The US-Japan Security Alliance provides an excellent and up-to-date effort to think through the US-Japan relationship, and how the latter country is to fit into an Asia increasingly dominated by a rising China.The chapters of this book examine the problem from multiple perspectives and suggest pathways to new security architectures in Northeast Asia." - Francis Fukuyama, Freeman Spogli Institute for International Studies, Stanford University
"Although there are several books about the U.S.-Japan security alliance, few look at it equally from the perspective of both countries, or in the broader framework of the alliances relationships with other important nations in the region. This volume does both. Most welcome too is a particular consideration for how the "alliance dilemma" of Japans fear of entrapment versus abandonment has played out over time, and how complicated regional and domestic factors are affecting the "ambiguities" that used to help sustain the alliance. This is a very useful book both for its comprehensive overview of the alliance in broader perspective and for its several in-depth case studies of the alliance and other nations in the region." - Ellis S. Krauss, School of International Relations and Pacific Studies, University of California, San Diego
'With political change in Japan, growing fiscal pressures on Washington and Tokyo, and new challenges from China and North Korea, we are primed for another redefinition of the U.S.-Japan alliance.Inoguchi, Ikenberry and Sato help to map the way with this collection of essays from some of the leading thinkers on Asian security and U.S.-Japan relations." - Michael J. Green, Georgetown University and the Center for Strategic and International Studies"The durability of the U.S.-Japan alliance lies in its capacity to constantly redefine itself to adapt to the ever-changing security equation in Asia and beyond.
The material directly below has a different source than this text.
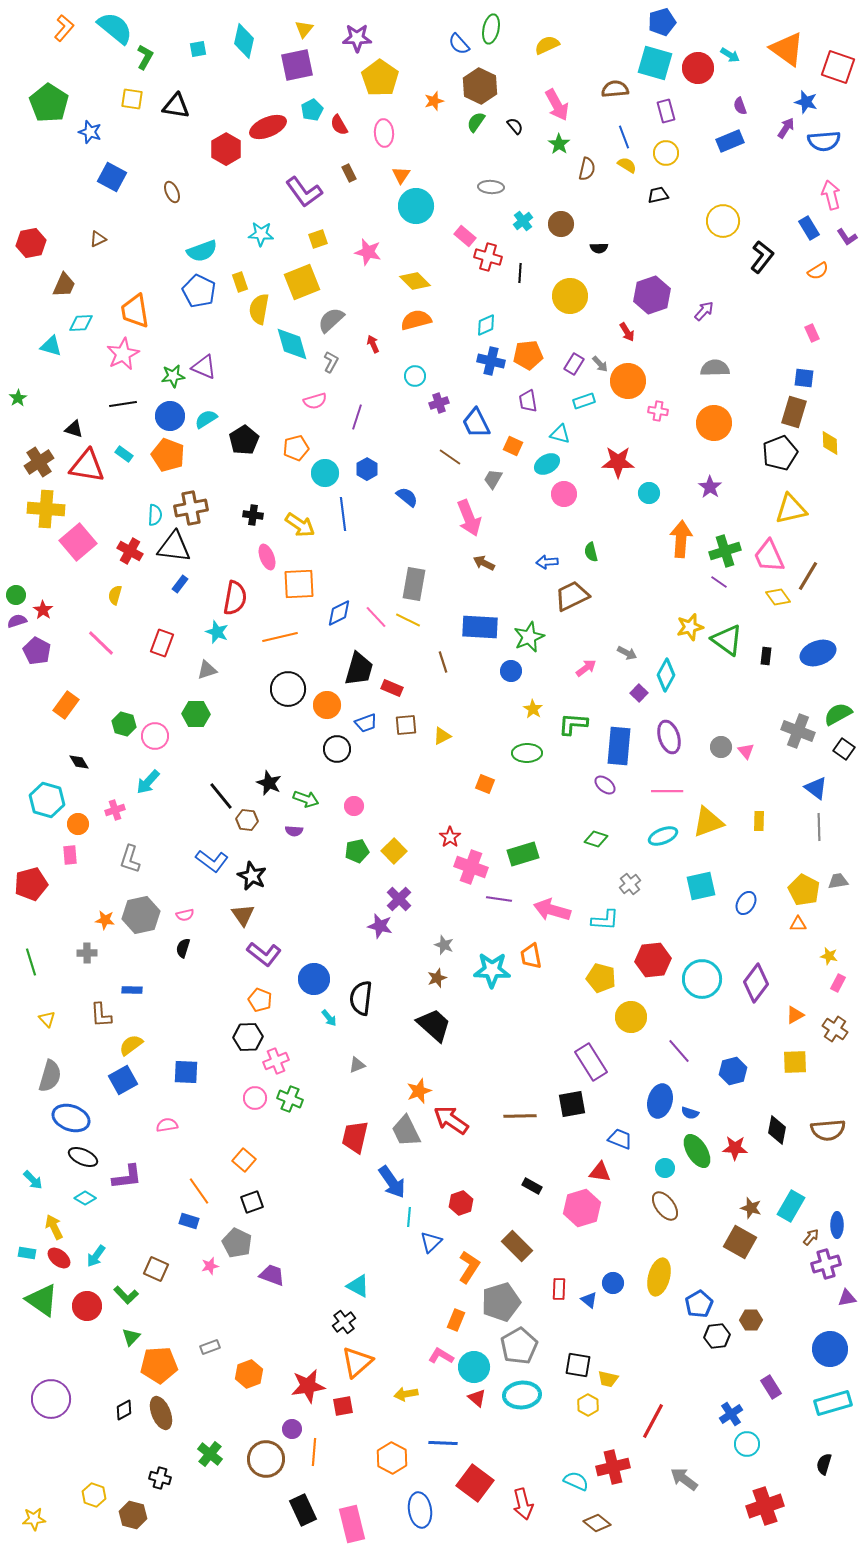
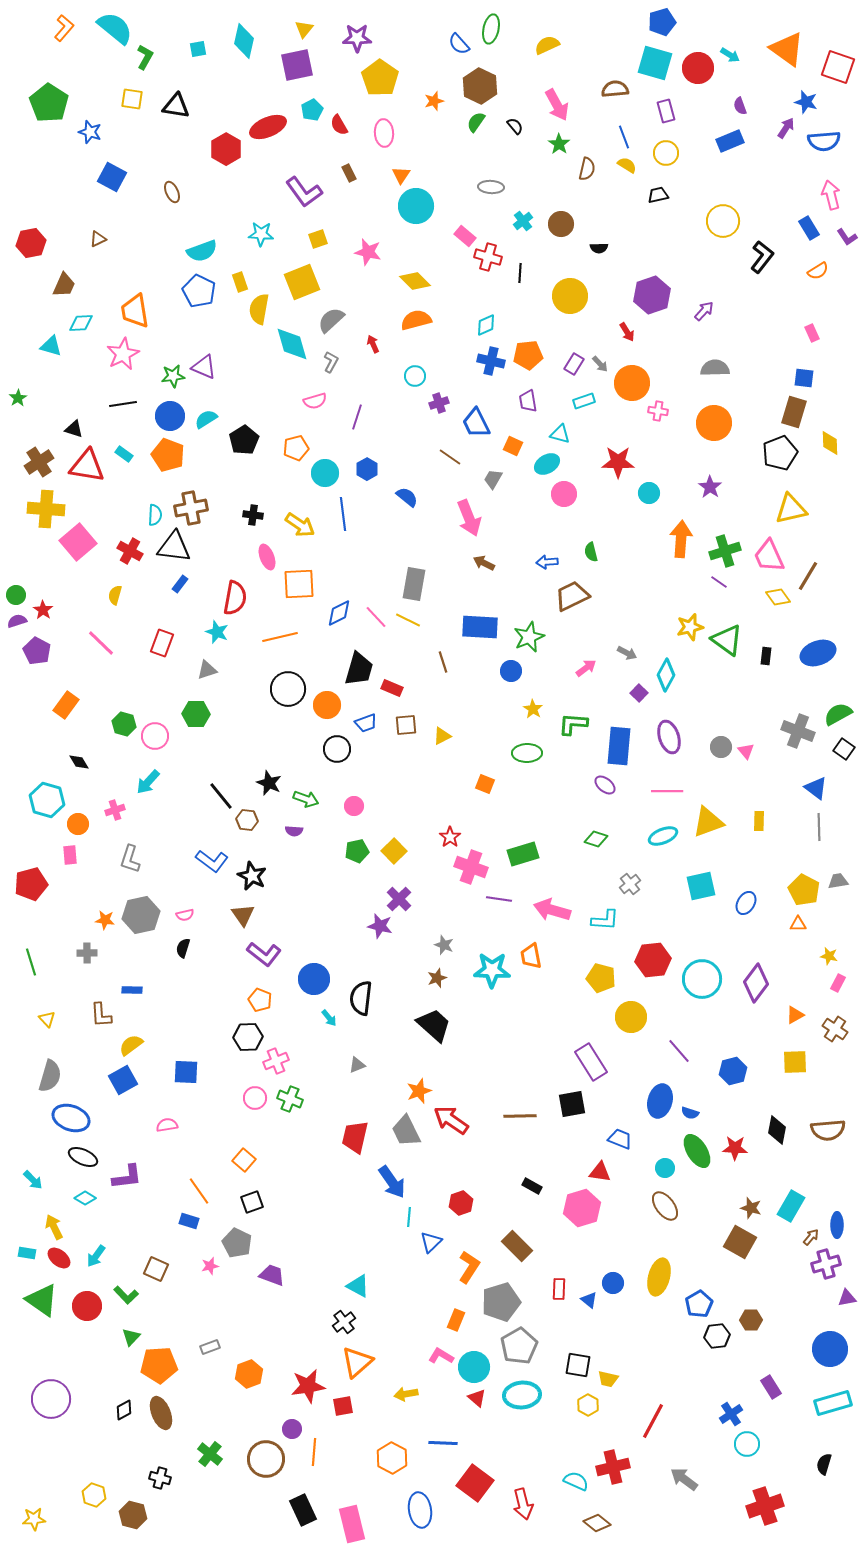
orange circle at (628, 381): moved 4 px right, 2 px down
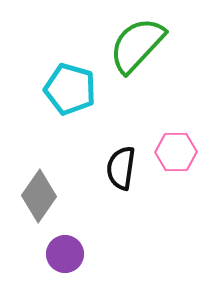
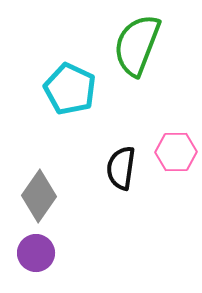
green semicircle: rotated 22 degrees counterclockwise
cyan pentagon: rotated 9 degrees clockwise
purple circle: moved 29 px left, 1 px up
This volume is amongst the first and no doubt the most far-reaching attempts to capture the role and mission the alliance is pursuing anew." - Shotaro Yachi, Former Vice-Minister at Japan's Ministry of Foreign Affairs
Synopsis
In this book, American and Japanese experts examine to what extent diverging priorities in the U.S.-Japan alliance are real and whether they are not remedied with political and diplomatic leadership and other processes. American and Japanese authors are paired to analyze the same topic, where doing so is possible, for comparing their perspectives.
About the Author
Takashi Inoguchi is an Emeritus Professor of the University of Tokyo, Japan, and the President of the University of Niigata Prefecture. He has published widely on Japan and International Affairs including The Quality of Life in Asia: A Comparison of Quality of Life in Asia (Springer, 2012), The Troubled Triangle: Economic and Security Concerns of the United States, Japan and China,: (Palgrave Macmillan, forthcoming in 2013). He is founding editor of two journals, Japanese Journal of Political Science and International Relations of the Asia-Pacific.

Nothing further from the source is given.